■ **Exercise directions**
Scan the records beneath this line for the line holding "amplio, ya que" and the line holding "ansteigenden Forststraße entlang.", then transcribe exactly those two and all lines between.

++++ Data

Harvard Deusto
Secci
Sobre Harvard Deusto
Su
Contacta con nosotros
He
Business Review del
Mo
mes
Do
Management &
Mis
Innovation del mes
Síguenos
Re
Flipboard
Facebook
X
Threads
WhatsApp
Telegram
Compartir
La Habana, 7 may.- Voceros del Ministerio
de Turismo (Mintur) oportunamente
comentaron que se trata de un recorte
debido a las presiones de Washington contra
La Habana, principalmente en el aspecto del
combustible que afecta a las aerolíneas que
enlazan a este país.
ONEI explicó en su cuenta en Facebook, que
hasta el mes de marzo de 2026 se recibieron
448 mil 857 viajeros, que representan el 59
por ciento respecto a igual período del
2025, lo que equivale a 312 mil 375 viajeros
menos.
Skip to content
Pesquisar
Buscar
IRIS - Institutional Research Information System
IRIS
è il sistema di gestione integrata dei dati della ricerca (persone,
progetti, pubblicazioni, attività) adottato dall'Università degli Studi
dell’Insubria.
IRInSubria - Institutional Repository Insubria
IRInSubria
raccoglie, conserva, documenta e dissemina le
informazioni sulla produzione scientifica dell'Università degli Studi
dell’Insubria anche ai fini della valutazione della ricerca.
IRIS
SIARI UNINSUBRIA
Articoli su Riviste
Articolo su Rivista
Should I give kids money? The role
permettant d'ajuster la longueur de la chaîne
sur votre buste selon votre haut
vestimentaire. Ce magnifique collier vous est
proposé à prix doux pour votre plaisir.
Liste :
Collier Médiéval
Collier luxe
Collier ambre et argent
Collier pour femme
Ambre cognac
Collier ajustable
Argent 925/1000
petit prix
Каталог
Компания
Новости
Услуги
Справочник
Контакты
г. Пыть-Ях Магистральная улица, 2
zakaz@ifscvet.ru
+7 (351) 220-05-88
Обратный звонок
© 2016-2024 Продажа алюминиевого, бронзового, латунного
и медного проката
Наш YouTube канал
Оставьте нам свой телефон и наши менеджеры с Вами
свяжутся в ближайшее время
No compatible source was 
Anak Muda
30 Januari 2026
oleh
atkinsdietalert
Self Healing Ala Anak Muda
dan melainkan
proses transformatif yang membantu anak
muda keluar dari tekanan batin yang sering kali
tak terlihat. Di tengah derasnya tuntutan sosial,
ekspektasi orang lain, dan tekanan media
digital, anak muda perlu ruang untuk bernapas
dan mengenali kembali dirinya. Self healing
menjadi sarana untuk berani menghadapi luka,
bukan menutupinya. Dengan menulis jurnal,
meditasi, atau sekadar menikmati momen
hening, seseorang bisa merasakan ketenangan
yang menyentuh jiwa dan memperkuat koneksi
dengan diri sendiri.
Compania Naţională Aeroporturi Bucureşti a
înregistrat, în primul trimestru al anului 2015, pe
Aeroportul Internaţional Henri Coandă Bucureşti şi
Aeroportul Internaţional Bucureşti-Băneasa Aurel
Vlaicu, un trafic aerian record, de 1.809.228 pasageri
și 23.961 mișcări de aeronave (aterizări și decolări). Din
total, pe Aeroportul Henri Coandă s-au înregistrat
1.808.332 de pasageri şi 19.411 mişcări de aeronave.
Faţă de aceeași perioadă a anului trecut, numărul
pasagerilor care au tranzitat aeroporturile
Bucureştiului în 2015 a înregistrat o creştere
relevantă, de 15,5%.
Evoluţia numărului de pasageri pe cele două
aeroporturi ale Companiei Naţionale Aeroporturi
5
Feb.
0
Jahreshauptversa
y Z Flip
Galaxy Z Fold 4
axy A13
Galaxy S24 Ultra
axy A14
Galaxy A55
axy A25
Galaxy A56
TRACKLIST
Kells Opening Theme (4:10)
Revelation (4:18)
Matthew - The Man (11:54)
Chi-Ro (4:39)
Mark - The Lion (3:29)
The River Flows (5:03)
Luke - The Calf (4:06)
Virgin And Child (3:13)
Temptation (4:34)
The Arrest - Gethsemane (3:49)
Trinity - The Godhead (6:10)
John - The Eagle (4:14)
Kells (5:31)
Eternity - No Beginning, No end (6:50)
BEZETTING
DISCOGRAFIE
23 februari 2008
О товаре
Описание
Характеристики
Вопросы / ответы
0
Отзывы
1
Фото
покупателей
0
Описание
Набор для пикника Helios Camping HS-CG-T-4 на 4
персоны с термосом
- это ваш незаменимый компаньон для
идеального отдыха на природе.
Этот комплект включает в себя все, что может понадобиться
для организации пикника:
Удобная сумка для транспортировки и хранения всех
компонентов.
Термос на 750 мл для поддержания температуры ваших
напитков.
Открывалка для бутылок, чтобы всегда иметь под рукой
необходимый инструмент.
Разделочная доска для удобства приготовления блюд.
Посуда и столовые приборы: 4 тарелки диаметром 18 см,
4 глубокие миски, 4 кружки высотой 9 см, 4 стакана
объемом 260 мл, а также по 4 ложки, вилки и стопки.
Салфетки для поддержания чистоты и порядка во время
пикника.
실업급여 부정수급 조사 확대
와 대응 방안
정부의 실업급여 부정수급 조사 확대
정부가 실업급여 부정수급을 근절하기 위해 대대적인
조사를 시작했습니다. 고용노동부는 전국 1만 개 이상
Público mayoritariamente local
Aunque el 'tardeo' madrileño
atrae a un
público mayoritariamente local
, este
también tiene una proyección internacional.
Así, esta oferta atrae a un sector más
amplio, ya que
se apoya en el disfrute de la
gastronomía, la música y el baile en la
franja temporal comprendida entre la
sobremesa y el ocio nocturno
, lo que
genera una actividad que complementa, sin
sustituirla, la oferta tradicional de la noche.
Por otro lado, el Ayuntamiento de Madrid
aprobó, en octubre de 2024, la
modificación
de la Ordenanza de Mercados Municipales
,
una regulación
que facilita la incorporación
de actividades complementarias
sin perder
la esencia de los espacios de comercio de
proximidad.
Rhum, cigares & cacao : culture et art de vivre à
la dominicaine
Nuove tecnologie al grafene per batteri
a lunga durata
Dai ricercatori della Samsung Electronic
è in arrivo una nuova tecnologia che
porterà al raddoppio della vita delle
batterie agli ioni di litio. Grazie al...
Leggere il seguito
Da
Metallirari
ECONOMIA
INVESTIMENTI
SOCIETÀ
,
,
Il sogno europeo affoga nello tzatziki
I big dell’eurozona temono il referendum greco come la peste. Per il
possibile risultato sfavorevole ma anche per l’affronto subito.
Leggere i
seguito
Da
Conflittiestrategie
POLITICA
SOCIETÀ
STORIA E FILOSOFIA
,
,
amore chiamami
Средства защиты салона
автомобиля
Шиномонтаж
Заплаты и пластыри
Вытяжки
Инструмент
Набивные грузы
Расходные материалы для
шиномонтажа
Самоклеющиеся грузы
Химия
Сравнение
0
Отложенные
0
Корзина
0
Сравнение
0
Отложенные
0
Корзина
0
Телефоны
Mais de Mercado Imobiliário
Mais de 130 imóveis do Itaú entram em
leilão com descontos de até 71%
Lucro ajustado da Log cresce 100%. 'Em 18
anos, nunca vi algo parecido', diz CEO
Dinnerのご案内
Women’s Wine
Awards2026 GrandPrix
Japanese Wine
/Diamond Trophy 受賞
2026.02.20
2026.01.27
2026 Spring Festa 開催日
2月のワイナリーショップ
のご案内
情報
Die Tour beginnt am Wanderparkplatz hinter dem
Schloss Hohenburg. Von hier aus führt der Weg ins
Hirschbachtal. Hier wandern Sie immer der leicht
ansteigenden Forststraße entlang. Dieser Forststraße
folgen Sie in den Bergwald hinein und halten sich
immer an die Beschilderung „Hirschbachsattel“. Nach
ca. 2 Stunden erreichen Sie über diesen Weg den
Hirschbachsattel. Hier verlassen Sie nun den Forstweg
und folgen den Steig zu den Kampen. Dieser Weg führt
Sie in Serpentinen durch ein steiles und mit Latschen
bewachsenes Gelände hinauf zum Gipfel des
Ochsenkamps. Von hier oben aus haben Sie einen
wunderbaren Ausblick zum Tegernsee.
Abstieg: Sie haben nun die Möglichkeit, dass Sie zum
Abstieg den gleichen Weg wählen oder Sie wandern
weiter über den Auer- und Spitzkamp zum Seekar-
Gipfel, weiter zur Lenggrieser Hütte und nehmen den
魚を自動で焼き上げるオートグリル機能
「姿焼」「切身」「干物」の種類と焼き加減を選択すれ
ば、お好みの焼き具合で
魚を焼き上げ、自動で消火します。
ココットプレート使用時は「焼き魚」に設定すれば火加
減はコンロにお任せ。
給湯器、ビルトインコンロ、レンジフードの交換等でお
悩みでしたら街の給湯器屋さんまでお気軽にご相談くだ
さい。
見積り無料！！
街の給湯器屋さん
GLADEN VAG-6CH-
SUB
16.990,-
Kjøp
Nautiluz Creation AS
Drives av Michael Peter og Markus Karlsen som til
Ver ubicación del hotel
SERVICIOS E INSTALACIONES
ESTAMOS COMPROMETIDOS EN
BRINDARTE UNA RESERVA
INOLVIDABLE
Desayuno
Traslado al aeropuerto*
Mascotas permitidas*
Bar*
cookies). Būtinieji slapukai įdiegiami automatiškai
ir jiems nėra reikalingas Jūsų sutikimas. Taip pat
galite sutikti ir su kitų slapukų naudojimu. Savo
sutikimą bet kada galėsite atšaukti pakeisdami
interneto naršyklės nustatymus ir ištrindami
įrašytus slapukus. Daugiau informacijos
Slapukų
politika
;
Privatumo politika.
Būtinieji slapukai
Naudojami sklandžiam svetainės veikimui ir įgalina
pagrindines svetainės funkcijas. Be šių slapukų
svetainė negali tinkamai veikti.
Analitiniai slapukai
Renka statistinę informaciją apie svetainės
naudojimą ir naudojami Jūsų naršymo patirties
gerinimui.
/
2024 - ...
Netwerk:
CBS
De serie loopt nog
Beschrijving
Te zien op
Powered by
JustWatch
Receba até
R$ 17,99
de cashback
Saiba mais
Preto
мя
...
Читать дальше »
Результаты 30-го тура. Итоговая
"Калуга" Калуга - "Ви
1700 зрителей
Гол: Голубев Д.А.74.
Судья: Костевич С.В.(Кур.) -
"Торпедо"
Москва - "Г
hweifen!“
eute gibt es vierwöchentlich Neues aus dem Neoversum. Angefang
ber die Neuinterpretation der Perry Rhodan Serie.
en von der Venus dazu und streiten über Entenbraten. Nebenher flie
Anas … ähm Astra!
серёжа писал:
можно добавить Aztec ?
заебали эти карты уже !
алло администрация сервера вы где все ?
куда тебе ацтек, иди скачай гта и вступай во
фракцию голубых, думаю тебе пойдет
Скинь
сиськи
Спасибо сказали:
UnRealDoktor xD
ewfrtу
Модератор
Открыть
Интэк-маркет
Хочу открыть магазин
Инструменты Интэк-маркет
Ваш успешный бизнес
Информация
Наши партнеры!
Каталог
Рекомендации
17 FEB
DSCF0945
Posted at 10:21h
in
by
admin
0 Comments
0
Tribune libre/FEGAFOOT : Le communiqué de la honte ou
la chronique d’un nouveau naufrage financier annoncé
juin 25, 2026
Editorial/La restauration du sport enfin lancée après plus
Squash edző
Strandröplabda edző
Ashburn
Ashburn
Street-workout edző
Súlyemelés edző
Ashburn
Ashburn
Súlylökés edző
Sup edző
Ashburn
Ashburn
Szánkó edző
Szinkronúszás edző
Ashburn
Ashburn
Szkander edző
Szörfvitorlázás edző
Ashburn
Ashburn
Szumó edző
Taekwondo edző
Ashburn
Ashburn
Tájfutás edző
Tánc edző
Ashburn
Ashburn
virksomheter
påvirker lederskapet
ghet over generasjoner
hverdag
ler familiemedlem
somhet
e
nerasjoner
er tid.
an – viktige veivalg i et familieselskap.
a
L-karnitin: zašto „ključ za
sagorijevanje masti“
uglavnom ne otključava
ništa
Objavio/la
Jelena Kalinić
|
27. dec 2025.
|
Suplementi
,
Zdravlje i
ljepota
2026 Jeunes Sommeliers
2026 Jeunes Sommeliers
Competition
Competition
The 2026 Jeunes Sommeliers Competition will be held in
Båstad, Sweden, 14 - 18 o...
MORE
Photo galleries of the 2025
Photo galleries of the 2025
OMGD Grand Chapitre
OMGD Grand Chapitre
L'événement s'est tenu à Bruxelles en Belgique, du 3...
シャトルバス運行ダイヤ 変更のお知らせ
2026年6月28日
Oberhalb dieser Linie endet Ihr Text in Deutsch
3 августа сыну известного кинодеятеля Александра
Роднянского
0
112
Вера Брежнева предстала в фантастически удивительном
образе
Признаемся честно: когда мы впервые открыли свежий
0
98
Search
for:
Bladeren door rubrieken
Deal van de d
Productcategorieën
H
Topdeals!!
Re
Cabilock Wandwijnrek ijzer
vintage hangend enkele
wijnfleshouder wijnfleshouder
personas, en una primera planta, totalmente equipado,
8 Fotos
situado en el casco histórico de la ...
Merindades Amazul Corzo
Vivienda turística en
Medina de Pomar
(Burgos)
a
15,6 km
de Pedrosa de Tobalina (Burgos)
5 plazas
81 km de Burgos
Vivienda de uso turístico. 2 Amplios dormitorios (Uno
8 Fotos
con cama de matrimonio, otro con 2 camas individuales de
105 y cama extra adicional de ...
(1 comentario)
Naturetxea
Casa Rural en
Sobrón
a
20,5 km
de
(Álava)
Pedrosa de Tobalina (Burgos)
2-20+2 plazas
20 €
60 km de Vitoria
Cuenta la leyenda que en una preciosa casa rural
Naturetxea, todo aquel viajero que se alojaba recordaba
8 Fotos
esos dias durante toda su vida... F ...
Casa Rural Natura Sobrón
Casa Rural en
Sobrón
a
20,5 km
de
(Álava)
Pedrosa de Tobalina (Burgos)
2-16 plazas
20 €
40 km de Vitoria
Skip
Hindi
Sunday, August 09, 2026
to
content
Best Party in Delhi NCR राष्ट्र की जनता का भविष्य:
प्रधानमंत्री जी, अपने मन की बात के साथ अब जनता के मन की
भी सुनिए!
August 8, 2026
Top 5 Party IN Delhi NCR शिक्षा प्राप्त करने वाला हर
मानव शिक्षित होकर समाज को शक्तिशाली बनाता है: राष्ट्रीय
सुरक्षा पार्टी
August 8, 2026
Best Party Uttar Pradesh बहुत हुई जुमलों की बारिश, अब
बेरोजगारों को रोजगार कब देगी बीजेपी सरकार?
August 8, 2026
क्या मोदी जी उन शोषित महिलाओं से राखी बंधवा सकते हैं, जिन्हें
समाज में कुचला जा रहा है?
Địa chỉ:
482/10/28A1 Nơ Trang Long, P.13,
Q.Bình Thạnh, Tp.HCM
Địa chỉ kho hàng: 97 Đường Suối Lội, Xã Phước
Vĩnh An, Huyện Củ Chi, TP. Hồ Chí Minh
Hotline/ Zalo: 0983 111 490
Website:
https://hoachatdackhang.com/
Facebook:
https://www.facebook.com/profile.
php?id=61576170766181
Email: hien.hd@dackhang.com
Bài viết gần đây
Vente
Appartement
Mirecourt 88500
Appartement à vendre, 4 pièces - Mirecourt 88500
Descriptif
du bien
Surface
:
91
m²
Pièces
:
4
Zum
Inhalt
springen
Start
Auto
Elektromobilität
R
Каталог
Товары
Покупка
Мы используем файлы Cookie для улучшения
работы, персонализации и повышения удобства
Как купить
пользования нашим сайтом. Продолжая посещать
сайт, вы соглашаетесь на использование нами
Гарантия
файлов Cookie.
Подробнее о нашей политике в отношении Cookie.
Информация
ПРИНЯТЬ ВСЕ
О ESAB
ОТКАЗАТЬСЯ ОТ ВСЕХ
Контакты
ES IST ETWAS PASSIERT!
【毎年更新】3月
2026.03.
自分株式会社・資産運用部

++++++++

■ **Task solution**
amplio, ya que
se apoya en el disfrute de la
gastronomía, la música y el baile en la
franja temporal comprendida entre la
sobremesa y el ocio nocturno
, lo que
genera una actividad que complementa, sin
sustituirla, la oferta tradicional de la noche.
Por otro lado, el Ayuntamiento de Madrid
aprobó, en octubre de 2024, la
modificación
de la Ordenanza de Mercados Municipales
,
una regulación
que facilita la incorporación
de actividades complementarias
sin perder
la esencia de los espacios de comercio de
proximidad.
Rhum, cigares & cacao : culture et art de vivre à
la dominicaine
Nuove tecnologie al grafene per batteri
a lunga durata
Dai ricercatori della Samsung Electronic
è in arrivo una nuova tecnologia che
porterà al raddoppio della vita delle
batterie agli ioni di litio. Grazie al...
Leggere il seguito
Da
Metallirari
ECONOMIA
INVESTIMENTI
SOCIETÀ
,
,
Il sogno europeo affoga nello tzatziki
I big dell’eurozona temono il referendum greco come la peste. Per il
possibile risultato sfavorevole ma anche per l’affronto subito.
Leggere i
seguito
Da
Conflittiestrategie
POLITICA
SOCIETÀ
STORIA E FILOSOFIA
,
,
amore chiamami
Средства защиты салона
автомобиля
Шиномонтаж
Заплаты и пластыри
Вытяжки
Инструмент
Набивные грузы
Расходные материалы для
шиномонтажа
Самоклеющиеся грузы
Химия
Сравнение
0
Отложенные
0
Корзина
0
Сравнение
0
Отложенные
0
Корзина
0
Телефоны
Mais de Mercado Imobiliário
Mais de 130 imóveis do Itaú entram em
leilão com descontos de até 71%
Lucro ajustado da Log cresce 100%. 'Em 18
anos, nunca vi algo parecido', diz CEO
Dinnerのご案内
Women’s Wine
Awards2026 GrandPrix
Japanese Wine
/Diamond Trophy 受賞
2026.02.20
2026.01.27
2026 Spring Festa 開催日
2月のワイナリーショップ
のご案内
情報
Die Tour beginnt am Wanderparkplatz hinter dem
Schloss Hohenburg. Von hier aus führt der Weg ins
Hirschbachtal. Hier wandern Sie immer der leicht
ansteigenden Forststraße entlang. Dieser Forststraße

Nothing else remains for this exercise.